----- Entries provided -----

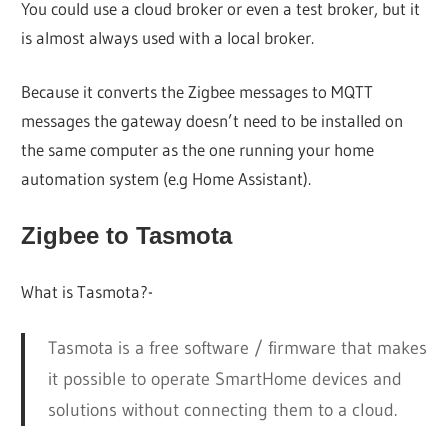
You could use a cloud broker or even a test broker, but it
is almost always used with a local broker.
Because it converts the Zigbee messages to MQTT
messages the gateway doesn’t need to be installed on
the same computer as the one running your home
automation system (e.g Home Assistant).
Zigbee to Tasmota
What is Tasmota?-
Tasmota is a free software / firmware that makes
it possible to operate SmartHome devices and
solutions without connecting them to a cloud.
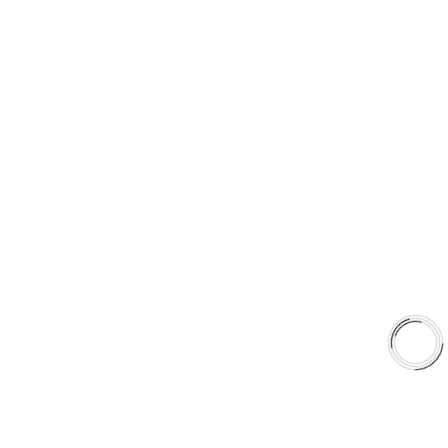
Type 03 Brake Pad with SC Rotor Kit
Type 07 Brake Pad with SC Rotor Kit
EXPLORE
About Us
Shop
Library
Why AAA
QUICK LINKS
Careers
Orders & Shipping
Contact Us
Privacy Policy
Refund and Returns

-----
----- Entries provided -----

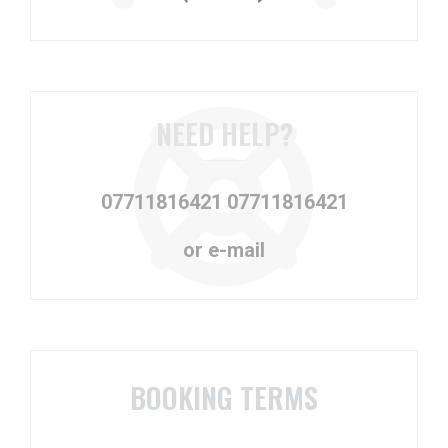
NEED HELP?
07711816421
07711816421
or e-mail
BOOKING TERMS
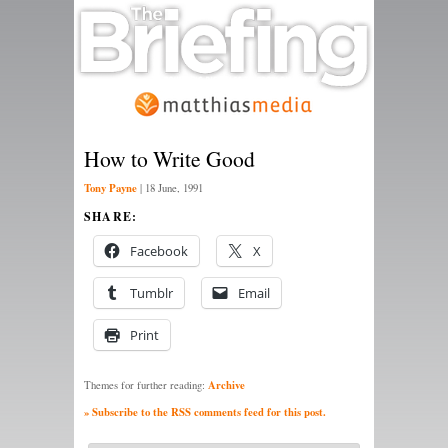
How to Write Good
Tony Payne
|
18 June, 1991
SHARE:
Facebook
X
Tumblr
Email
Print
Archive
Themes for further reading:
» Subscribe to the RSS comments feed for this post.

-----

◆ **Your goal**: Give back exactly the lines of the listing above from the one that contains "is almost always used with a local broker." up to and including the one that contains "Refund and Returns", but not the pictures, and no other lines.

◆ **Answer to this problem**:
is almost always used with a local broker.
Because it converts the Zigbee messages to MQTT
messages the gateway doesn’t need to be installed on
the same computer as the one running your home
automation system (e.g Home Assistant).
Zigbee to Tasmota
What is Tasmota?-
Tasmota is a free software / firmware that makes
it possible to operate SmartHome devices and
solutions without connecting them to a cloud.
Type 03 Brake Pad with SC Rotor Kit
Type 07 Brake Pad with SC Rotor Kit
EXPLORE
About Us
Shop
Library
Why AAA
QUICK LINKS
Careers
Orders & Shipping
Contact Us
Privacy Policy
Refund and Returns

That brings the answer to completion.